O Relatório Final sobre as relações comerciais entre a Grande Distribuição Alimentar e os seus Fornecedores foi apresentado ontem pela Autoridade da Concorrência (AdC) em audição parlamentar conjunta da Comissão de Assuntos Económicos, Inovação e Energia e da Comissão de Agricultura, Desenvolvimento Rural e Pescas, o Relatório Final sobre as relações comerciais entre a Grande Distribuição Alimentar e os seus Fornecedores.
Esta análise da AdC surge após «diversos operadores do sector» terem feito exposições «relativas a um alegado desequilíbrio negocial entre as partes», lê-se no comunicado.

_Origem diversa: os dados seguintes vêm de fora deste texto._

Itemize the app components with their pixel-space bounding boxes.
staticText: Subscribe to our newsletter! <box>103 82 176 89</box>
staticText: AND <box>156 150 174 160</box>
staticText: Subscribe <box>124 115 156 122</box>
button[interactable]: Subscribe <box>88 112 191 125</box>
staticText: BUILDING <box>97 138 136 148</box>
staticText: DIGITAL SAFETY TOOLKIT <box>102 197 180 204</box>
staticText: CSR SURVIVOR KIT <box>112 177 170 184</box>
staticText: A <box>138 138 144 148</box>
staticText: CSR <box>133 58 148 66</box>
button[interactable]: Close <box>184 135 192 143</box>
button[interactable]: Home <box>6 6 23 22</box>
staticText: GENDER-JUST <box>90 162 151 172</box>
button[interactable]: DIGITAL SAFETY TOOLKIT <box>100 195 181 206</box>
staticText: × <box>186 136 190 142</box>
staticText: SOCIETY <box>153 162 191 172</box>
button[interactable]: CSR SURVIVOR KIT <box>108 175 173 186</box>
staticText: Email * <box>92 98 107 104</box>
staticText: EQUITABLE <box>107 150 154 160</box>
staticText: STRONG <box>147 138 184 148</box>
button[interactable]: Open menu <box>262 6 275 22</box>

Para a elaboração do relatório procedeu a AdC à recolha e tratamento de um vasto conjunto de informações solicitados a cerca de 50 entidades sobre nove grandes grupos retalhistas (GGR) a operar em Portugal (aqui são considerados os Grupos Aldi, Auchan, Carrefour, E. Leclerc, El Corte Inglês, Grupo Mosqueteiros, Jerónimo Martins, Sonae MC e Lidl), assim como uma amostra representativa dos bens mais consumidos, os chamados “produtos de grande consumo não duradouros”.
Chegou assim a AdC à conclusão «da existência de quatro áreas onde o desequilíbrio negocial entre distribuidores e fornecedores» se mostra em geral desfavorável para os últimos. São elas: a imposição unilateral de condições, como seja, a negociação de contratos-tipo; os descontos proporcionados e outras contrapartidas; as penalizações; e os prazos de pagamento praticados.
Partindo destas conclusões apresenta a AdC «um conjunto de Recomendações orientadas para a promoção da concorrência, o equilíbrio e a transparência entre agentes económicos e uma intervenção mais eficaz das entidades com responsabilidade na matéria».
Ressalva ainda o comunicado que «as Recomendações devem ser devidamente enquadradas no âmbito do debate sobre as questões agro-alimentares e da grande distribuição que tem vindo a ter lugar ao nível da União Europeia, nomeadamente no contexto dos trabalhos do Conselho Europeu, da Comissão Europeia e do Parlamento Europeu».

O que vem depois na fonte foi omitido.